Extracted page text data:
----------------------------------------
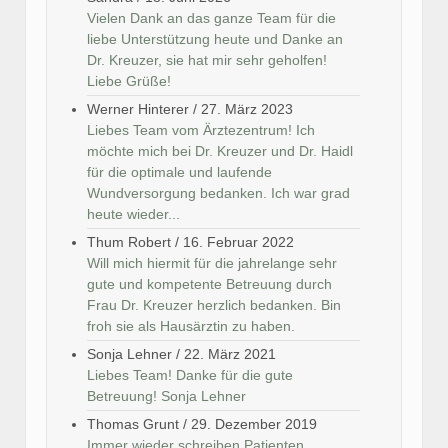
Vielen Dank an das ganze Team für die
liebe Unterstützung heute und Danke an
Dr. Kreuzer, sie hat mir sehr geholfen!
Liebe Grüße!
Werner Hinterer
/
27. März 2023
Liebes Team vom Ärztezentrum! Ich
möchte mich bei Dr. Kreuzer und Dr. Haidl
für die optimale und laufende
Wundversorgung bedanken. Ich war grad
heute wieder...
Thum Robert
/
16. Februar 2022
Will mich hiermit für die jahrelange sehr
gute und kompetente Betreuung durch
Frau Dr. Kreuzer herzlich bedanken. Bin
froh sie als Hausärztin zu haben.
Sonja Lehner
/
22. März 2021
Liebes Team! Danke für die gute
Betreuung! Sonja Lehner
Thomas Grunt
/
29. Dezember 2019
Immer wieder schreiben Patienten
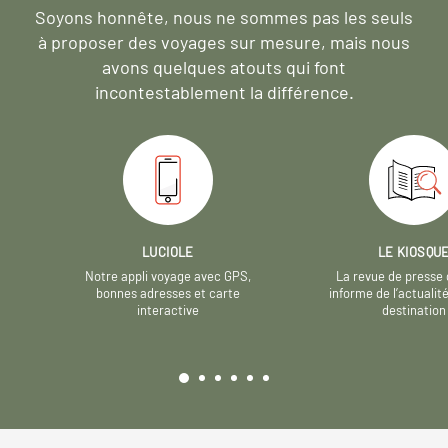
Soyons honnête, nous ne sommes pas les seuls
à proposer des voyages sur mesure,
mais nous
avons quelques atouts qui font
incontestablement la différence.
LUCIOLE
LE KIOSQU
Notre appli voyage avec GPS,
La revue de presse 
bonnes adresses et carte
informe de l’actualit
interactive
destination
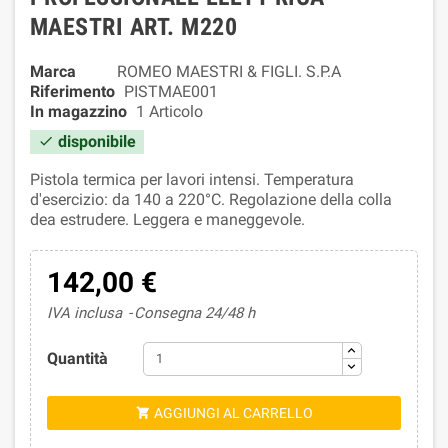
MAESTRI ART. M220
Marca
ROMEO MAESTRI & FIGLI. S.P.A
Riferimento
PISTMAE001
In magazzino
1 Articolo
disponibile

Pistola termica per lavori intensi. Temperatura
d'esercizio: da 140 a 220°C. Regolazione della colla
dea estrudere. Leggera e maneggevole.
142,00 €
IVA inclusa
Consegna 24/48 h
Quantità
AGGIUNGI AL CARRELLO

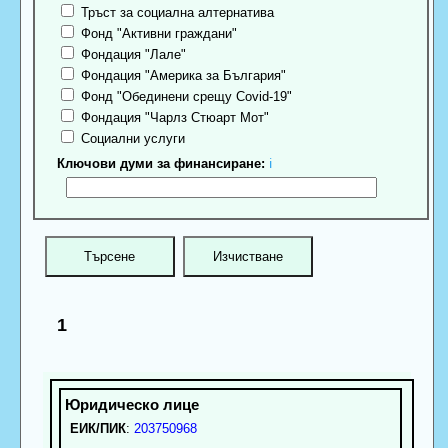
Тръст за социална алтернатива
Фонд "Активни граждани"
Фондация "Лале"
Фондация "Америка за България"
Фонд "Обединени срещу Covid-19"
Фондация "Чарлз Стюарт Мот"
Социални услуги
Ключови думи за финансиране:
ℹ
1
ЕИК/ПИК
:
203750968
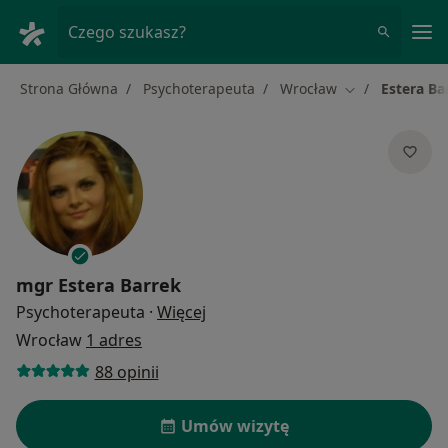
Me
Czego szukasz?
Strona Główna
Psychoterapeuta
Wrocław
Estera Ba
Zmień miasto
mgr
Estera Barrek
O specjalizacjach
Psychoterapeuta
·
Więcej
Wrocław
1 adres
88 opinii
Umów wizytę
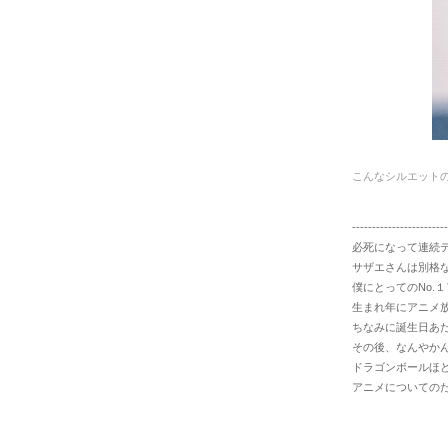
こんなシルエット
------------------------
必死になって連続
サザエさんは別格
僕にとってのNo.
生まれ年にアニメ
ちなみに誕生日あた
その後、なんやか
ドラゴンボールほ
アニメについての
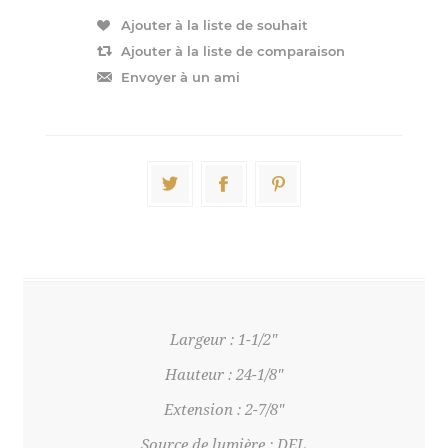
Largeur : 1-1/2"
Hauteur : 24-1/8"
Extension : 2-7/8"
Source de lumière : DEL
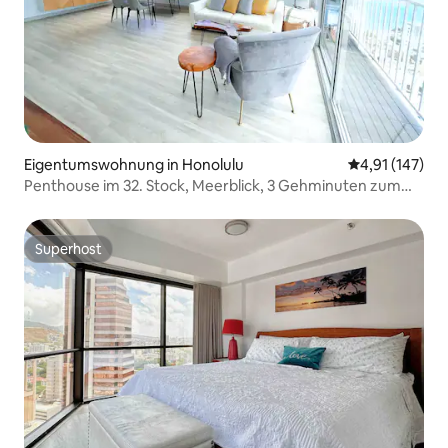
Eigentumswohnung in Honolulu
Durchschnittl
4,91 (147)
Penthouse im 32. Stock, Meerblick, 3 Gehminuten zum
Strand
Superhost
Superhost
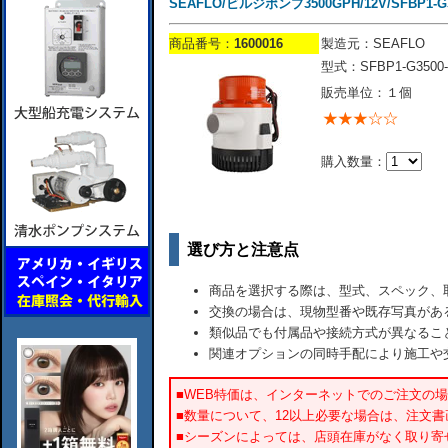
SEAFLO/ビルジポンプ3500GPH/12V/SFBP1-G35
商品番号：
1600016
製造元：SEAFLO
型式：SFBP1-G3500-
販売単位：１個
購入数量：
選び方と注意点
商品を選択する際は、型式、スペック、
交換の場合は、現物型番や既存写真があ
類似品でも付属品や接続方式が異なるこ
関連オプションの同時手配により施工や
■WEB特価は、インターネットでのご注文の
■数量について、12以上必要な場合は、注文
■シーズンによっては、店頭在庫がなく取り寄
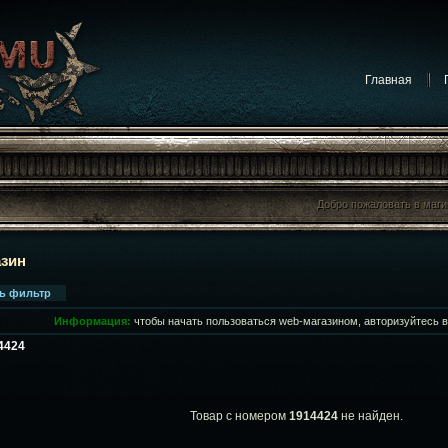
Главная
Добро пожаловать в маг
Добро пожаловать в маг
азин
ть фильтр
Информация:
чтобы начать пользоваться web-магазином, авторизуйтесь 
14424
Товар с номером
1914424
не найден.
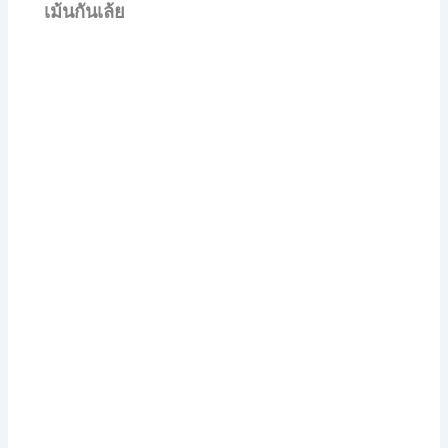
เม้นกันเล้ย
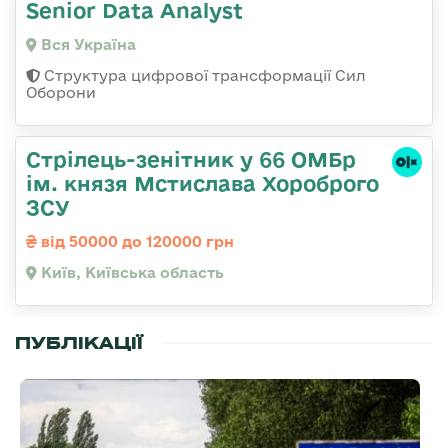
Senior Data Analyst
Вся Україна
Структура цифрової трансформації Сил
Оборони
Стрілець-зенітник у 66 ОМБр
ім. князя Мстислава Хороброго
ЗСУ
від 50000 до 120000 грн
Київ, Київська область
ПУБЛІКАЦІЇ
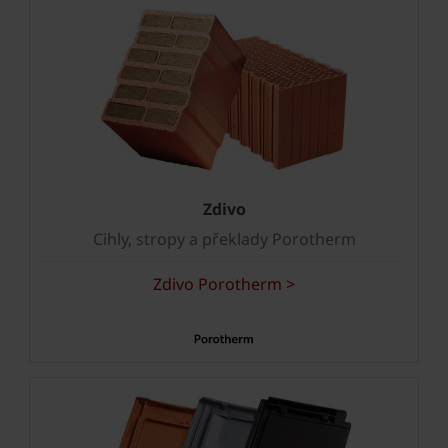
Zdivo
Cihly, stropy a překlady Porotherm
Zdivo Porotherm >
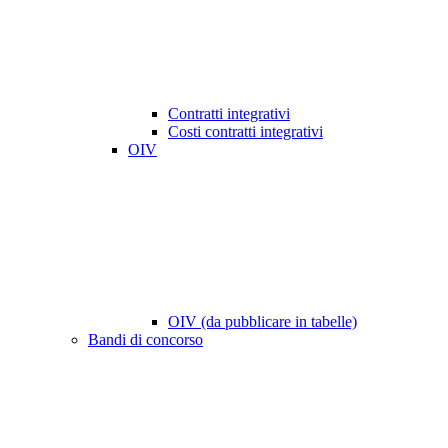
Contratti integrativi
Costi contratti integrativi
OIV
OIV (da pubblicare in tabelle)
Bandi di concorso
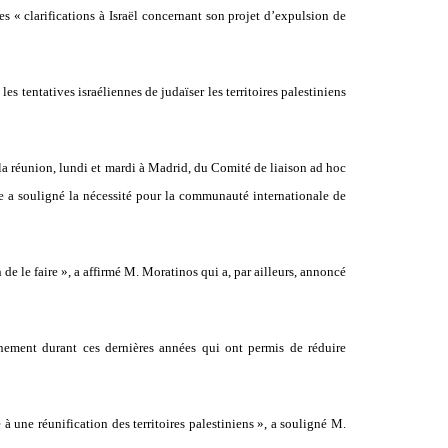
 « clarifications à Israël concernant son projet d’expulsion de
 tentatives israéliennes de judaïser les territoires palestiniens
 la réunion, lundi et mardi à Madrid, du Comité de liaison ad hoc
le a souligné la nécessité pour la communauté internationale de
e le faire », a affirmé M. Moratinos qui a, par ailleurs, annoncé
nement durant ces dernières années qui ont permis de réduire
à une réunification des territoires palestiniens », a souligné M.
----------------------------------------
DIRECTIONS: Report every line of the entries that carries the word "souligné".

RESULT OF THE EXERCISE:
le a souligné la nécessité pour la communauté internationale de
à une réunification des territoires palestiniens », a souligné M.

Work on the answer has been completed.